In phase III randomized clinical trials (RCTs), the number of experimental agents that can be tested may be extremely limited since RCTs are expensive and time-consuming. Efficiency of RCTs can be improved by conducting multi-arm trials where multiple experimental treatment arms are compared to a single control arm simultaneously. By sharing one control arm, the sample size required by a multi-arm trial can be much smaller than the total sample size of multiple two-arm trials, each separately comparing an experimental agent with the control. The multi-arm trial is also more appealing to patients and physicians because patients will have a higher chance of receiving an experimental agent than the control treatment. Freidlin et al. (2008) discussed statistical and logistical issues in the design of multi-arm trials that affect their relative efficiency compared with separate two-armed trials. Many randomized trials employ multi-arm trials. For example, Liu & Dahlberg (1995) showed that 24 out of 112 phase III trials employed multi-arm trials in progress at the time in Southwest Oncology Group.

In the context of multi-arm trials with repeatedly measured continuous outcomes, Jung & Ahn (2004) and Zhang & Ahn (2013) developed sample size formulas for K-sample (K ≥ 3) comparisons of slopes and time-averaged responses, respectively, using the generalized estimating equation (GEE) approach. To our knowledge, there has been no development of corresponding sample size approach for count outcomes. Repeatedly measured count outcomes are frequently encountered in clinical studies (Diggle et al. 2002, Ogungbenro & Aarons 2010), including the examples of epileptic seizure counts (Thall & Vail 1990) and swollen joints counts in rheumatoid arthritis patients (Tilley et al. 1995). There has been some development in sample size calculation for count outcomes in two-arm trials. For example, Patel & Rowe (1999) provided sample size formulas for comparing the rates of change in repeated count outcomes using GEE, which incorporates general correlation structures. However, their approach does not account for missing data. Recently, a more general sample size formula was developed by Lou et al. (in press) which accommodates arbitrary type of missing patterns. In this study, we propose to investigate sample size calculation for the comparison of slopes for multi-arm clinical trials with repeated measurements of count outcomes.

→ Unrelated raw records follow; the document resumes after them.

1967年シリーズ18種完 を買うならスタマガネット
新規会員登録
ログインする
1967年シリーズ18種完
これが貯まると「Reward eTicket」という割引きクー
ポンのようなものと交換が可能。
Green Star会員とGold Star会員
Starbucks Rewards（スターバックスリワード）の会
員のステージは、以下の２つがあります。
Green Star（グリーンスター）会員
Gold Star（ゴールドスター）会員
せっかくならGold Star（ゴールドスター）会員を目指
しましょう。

The proposed sample size calculation approach is based on an approximately normal test statistic under the GEE approach. It is realistic in its ability to accommodate arbitrary types of missing data patterns and correlation structures, inherent for repeated measurements of outcomes in clinical trials. We assess the performance of the sample size formula under various correlation structures, missing data patterns, and observation probabilities through simulation studies. Finally, we illustrate the sample size approach using a real clinical trial example with epileptic patients.

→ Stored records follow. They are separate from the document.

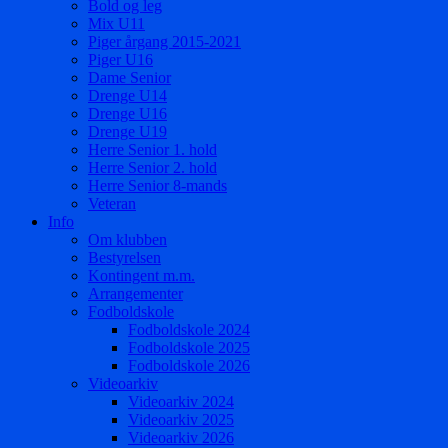
Bold og leg
Mix U11
Piger årgang 2015-2021
Piger U16
Dame Senior
Drenge U14
Drenge U16
Drenge U19
Herre Senior 1. hold
Herre Senior 2. hold
Herre Senior 8-mands
Veteran
Info
Om klubben
Bestyrelsen
Kontingent m.m.
Arrangementer
Fodboldskole
Fodboldskole 2024
Fodboldskole 2025
Fodboldskole 2026
Videoarkiv
Videoarkiv 2024
Videoarkiv 2025
Videoarkiv 2026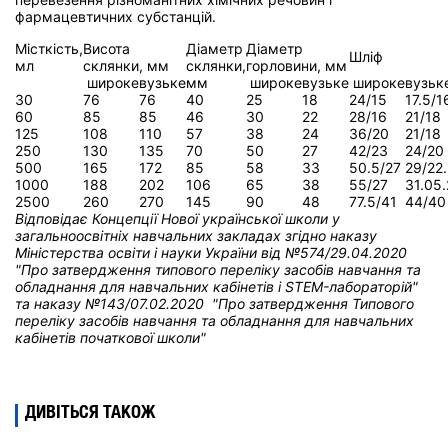
фармацевтичних субстанцій.
Місткість,
Висота
Діаметр
Діаметр
Шліф
мл
склянки, мм
склянки,
горловини, мм
широке
вузьке
мм
широке
вузьке
широке
вузьк
30
76
76
40
25
18
24/15
17.5/1
60
85
85
46
30
22
28/16
21/18
125
108
110
57
38
24
36/20
21/18
250
130
135
70
50
27
42/23
24/20
500
165
172
85
58
33
50.5/27
29/22
1000
188
202
106
65
38
55/27
31.05
2500
260
270
145
90
48
77.5/41
44/40
Відповідає Концепції Нової української школи у
загальноосвітніх навчальних закладах
згідно наказу
Міністерства освіти і науки України від
№574/29.04.2020
"Про затвердження типового переліку засобів навчання та
обладнання для навчальних кабінетів і STEM-лабораторій"
та н
аказу №143/07.02.2020 "Про затвердження Типового
переліку засобів навчання та обладнання для навчальних
кабінетів початкової школи"
ДИВІТЬСЯ ТАКОЖ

2. Generalized Estimating Equation

A total of n subjects are recruited and randomly assigned to one of K treatment groups. Suppose each subject is scheduled to be measured at J time points t₁ < ··· < t_J. Let n_k denote the number of subjects assigned to treatment group k with ${\sum }_{k=1}^K{n}_k=n$. Then, r_k = n_k/n is the proportion of subjects assigned to the kth treatment. Let y_kij be the count outcome observed from the ith subject of the kth treatment group at time t_j. Defining μ_kij = E(y_kij), we model y_kij by a Poisson model,

$$f\left(y_{kij}\right)=\frac{e^{-{\mu }_{kij}}{\mu }_{kij}^{y_{kij}}}{y_{kij}!}.$$ (1)

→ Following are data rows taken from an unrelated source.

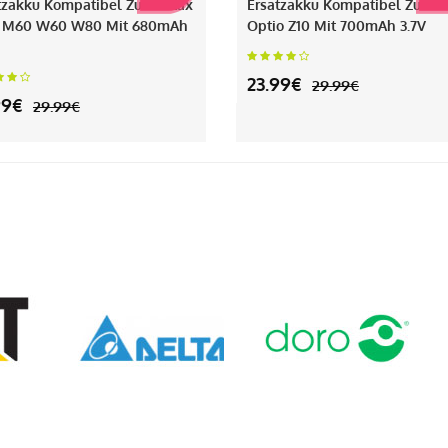
tzakku Kompatibel Zu Pentax
Ersatzakku Kompatibel Zu Pe
 M60 W60 W80 Mit 680mAh
Optio Z10 Mit 700mAh 3.7V
23.99€
29.99€
99€
29.99€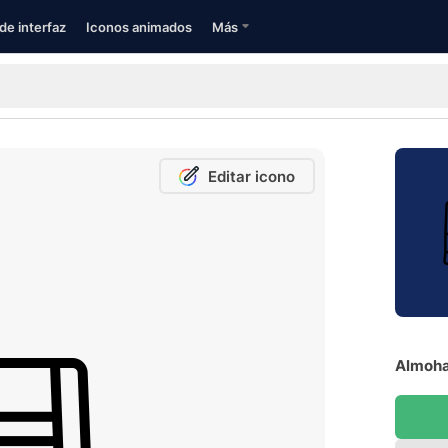
de interfaz
Iconos animados
Más
Editar icono
Almohad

Employing a log link function g(μ) = log(μ), we have

$$g\left({\mu }_{kij}\right)=\log \left({\mu }_{kij}\right)=a_k+b_k{t}_j.$$ (2)

Coefficients a_k and b_k are the group-specific intercept and slope parameters. Hence the first moment of y_kij is modeled as $E(y_{kij})={\mu }_{kij}\left(a_k,b_k\right)=g^{-1}\left(a_k+b_k{t}_j\right)=e^{a_k+b_k{t}_j}$.

As for the second moment, recall that under a Poisson model, Var(y_ikj) = μ_ikj. Furthermore, we use Corr(y_kij, y_kij′) = ρ_jj′ (with ρ_jj = 1) to denote within-subject correlation. We assume the observations to be independent acros s subjects.(2)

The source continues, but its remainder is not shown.